Monday 31 January 2011

When angry, count four; when very angry, swear.

I'm really rather angry at someone at the moment.
They should know who they are and why.

Rant over.

I want to share something with you. The three little sentences that will get you through life. Number one: Cover for me. Number two: Oh, good idea, boss! Number three: It was like that when I got here!

I could be a millionaire if I had the money
I could own a mansion, no I don't think I'd like that
But I might write a song that makes you laugh, now that would be funny
And you could tell your friends you'd like that
And a line or two on paper wouldn't go amiss
I miss you, I really do.
I've been reading Browning, Keats and William Wordsworth
And they all seem to be saying the same thing for me
Well I like the words they use, and I like the way they use them
You know, Home Thoughts From Abroad is such a beautiful poem
And I know how Robert Browning must have felt
'Cause I'm feeling the same way about you
Wondering what you're doing and if you need some help
Do I still occupy your mind? Am I being so unkind?
Classic Lyrics!!!!

Which is the only song to enter the UK top 40 with the word 'Euphonium' in it?

Missing someone is an awful feeling.
It's the worst feeling I can have anyway. For the reason I can't do anything about it.
Jealousy, I can try harder to achieve what I'm jealous of.
Unrequited love is nearly as bad but you can look around and try to find someone else to like.
Fear, you can face it or learn to live with it.
Angst, you know it will end soon, I'm usually feeling angst on a short-term basis.
Guilt, grief, embarrassment and disappointment can be eventually forgotten.

Missing someone is something I can't forget.

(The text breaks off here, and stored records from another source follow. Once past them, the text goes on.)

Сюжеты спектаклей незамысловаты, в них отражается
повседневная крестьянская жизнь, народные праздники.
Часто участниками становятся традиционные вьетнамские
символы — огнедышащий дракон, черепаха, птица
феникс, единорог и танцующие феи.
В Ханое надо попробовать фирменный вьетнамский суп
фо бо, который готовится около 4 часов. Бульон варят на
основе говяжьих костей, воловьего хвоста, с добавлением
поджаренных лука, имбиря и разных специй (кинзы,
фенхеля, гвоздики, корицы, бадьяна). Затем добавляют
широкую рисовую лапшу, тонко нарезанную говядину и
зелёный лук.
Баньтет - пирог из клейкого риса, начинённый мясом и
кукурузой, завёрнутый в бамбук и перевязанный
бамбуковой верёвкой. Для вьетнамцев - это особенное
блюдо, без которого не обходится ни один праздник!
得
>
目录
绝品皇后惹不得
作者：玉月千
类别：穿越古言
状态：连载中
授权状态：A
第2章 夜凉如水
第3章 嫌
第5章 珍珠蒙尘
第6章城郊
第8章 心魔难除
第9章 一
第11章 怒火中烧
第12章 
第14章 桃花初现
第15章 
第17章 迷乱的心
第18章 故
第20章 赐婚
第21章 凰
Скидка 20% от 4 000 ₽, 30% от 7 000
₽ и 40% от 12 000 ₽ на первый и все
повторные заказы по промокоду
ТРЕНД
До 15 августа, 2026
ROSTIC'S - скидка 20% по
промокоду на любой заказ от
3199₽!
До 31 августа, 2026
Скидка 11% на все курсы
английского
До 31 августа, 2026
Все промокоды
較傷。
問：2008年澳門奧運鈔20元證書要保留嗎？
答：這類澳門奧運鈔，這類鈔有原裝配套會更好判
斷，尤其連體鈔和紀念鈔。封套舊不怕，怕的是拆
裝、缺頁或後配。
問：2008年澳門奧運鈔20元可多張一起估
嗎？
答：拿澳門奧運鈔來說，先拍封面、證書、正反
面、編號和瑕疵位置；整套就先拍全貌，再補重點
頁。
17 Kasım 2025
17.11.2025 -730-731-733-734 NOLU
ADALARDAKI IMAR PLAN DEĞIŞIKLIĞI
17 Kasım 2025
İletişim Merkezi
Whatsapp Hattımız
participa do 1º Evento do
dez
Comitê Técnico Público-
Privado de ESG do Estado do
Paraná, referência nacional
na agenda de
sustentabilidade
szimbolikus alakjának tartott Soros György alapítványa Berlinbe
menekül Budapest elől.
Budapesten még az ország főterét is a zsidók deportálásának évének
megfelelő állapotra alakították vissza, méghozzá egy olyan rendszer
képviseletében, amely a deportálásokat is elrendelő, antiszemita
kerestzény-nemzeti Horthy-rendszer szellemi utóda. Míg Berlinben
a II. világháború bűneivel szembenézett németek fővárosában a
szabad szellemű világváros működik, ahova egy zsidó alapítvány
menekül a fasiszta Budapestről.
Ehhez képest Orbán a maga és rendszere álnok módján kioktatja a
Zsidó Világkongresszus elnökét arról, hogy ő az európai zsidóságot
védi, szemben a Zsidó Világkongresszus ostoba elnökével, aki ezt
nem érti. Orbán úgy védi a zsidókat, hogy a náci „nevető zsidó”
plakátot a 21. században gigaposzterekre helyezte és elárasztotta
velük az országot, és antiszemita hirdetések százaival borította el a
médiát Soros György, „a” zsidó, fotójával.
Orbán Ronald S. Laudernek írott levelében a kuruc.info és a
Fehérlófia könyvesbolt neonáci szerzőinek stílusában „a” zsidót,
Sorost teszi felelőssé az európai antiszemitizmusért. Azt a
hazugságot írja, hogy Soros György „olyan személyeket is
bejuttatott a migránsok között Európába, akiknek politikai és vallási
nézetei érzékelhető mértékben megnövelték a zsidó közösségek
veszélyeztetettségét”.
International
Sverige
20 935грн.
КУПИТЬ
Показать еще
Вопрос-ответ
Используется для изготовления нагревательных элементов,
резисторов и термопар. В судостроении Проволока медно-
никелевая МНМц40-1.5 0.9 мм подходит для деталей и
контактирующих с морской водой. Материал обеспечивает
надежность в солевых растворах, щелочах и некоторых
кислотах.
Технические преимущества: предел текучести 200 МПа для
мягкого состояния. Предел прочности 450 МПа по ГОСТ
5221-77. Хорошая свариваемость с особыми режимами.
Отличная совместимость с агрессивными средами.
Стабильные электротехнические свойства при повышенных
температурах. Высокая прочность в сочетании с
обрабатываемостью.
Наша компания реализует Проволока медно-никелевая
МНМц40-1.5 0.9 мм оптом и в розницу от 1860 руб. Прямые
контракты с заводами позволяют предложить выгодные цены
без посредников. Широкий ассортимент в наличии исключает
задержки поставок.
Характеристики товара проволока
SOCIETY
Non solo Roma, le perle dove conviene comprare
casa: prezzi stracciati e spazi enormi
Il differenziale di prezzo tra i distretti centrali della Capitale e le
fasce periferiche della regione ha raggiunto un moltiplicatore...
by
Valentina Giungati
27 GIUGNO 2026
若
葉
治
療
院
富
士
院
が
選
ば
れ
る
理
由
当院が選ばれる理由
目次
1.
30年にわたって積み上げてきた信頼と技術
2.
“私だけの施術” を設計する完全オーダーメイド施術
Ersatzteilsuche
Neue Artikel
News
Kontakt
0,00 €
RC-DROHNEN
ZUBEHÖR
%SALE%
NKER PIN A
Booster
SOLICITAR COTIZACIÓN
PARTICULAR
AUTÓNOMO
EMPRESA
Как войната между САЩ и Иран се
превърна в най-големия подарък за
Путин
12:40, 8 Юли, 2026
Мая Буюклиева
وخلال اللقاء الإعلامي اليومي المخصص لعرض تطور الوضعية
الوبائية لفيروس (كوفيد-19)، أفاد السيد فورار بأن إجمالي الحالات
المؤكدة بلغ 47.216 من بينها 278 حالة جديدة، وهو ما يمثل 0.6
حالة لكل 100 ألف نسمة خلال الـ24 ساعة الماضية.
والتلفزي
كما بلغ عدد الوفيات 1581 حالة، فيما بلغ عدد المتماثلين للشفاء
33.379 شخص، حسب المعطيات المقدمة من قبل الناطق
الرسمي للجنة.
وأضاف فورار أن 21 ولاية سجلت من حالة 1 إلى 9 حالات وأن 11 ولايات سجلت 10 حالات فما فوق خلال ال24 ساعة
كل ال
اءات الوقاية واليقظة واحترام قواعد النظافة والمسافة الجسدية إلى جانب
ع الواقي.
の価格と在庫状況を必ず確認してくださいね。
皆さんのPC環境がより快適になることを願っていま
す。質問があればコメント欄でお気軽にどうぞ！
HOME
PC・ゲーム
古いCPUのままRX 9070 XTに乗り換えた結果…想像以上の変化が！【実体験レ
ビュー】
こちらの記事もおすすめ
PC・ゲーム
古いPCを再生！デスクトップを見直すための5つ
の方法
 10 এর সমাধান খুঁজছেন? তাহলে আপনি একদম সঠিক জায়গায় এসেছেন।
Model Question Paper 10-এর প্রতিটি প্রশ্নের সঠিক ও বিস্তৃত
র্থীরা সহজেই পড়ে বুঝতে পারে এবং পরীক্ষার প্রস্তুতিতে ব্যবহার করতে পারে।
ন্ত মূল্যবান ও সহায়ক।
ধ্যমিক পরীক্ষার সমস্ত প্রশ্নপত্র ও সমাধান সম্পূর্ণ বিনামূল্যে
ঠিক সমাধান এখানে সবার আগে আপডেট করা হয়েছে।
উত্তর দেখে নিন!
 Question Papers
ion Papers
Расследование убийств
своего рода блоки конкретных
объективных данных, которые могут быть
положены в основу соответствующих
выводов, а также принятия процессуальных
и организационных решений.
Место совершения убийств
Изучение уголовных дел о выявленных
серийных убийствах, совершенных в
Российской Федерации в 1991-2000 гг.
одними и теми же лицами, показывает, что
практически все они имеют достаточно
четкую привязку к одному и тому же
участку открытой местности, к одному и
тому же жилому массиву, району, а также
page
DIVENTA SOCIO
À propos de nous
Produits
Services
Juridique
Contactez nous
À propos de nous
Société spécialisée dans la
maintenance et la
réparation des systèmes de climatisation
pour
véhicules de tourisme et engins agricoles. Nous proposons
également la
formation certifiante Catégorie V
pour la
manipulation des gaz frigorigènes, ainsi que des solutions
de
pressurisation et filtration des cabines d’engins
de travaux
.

I kind of wear it as an invisible badge on my sleeve, I know it's there, try to ignore it, but it's at the back of my mind occasionally jabbing me to remind me there is someone not there.

It can be (obviously not always) my first thought in the morning and last at night.

And yes, I am missing someone an awful lot at the moment.

Plus, I do still like the previously mentioned (unnamed, female!) person.

No idea what to do in that situation, it's a bit of an icky mess as it goes...

Friday 28 January 2011

'To Start Press Any Key'. Where's the ANY key?

"Stupidity is a lack of intelligence, understanding, reason, wit, or sense."

I'm really not sure which I lack, I think it's probably sense.

Whatever reason we choose to excuse our silly slip ups, we will all make at least one blundering blooper in our lifetime. I will prefer to make mine when no one else is around because I firmly believe what others don’t know won’t hurt me.

I may be daft but not this daft...

"The lawyer of Henry Smith had to admit to the courts that his client was not a very smart person. Moments after Henry arrived home with a stolen stereo, the police were at his door to arrest him. He was easy to track… he had his name tattooed in large letters on his forehead."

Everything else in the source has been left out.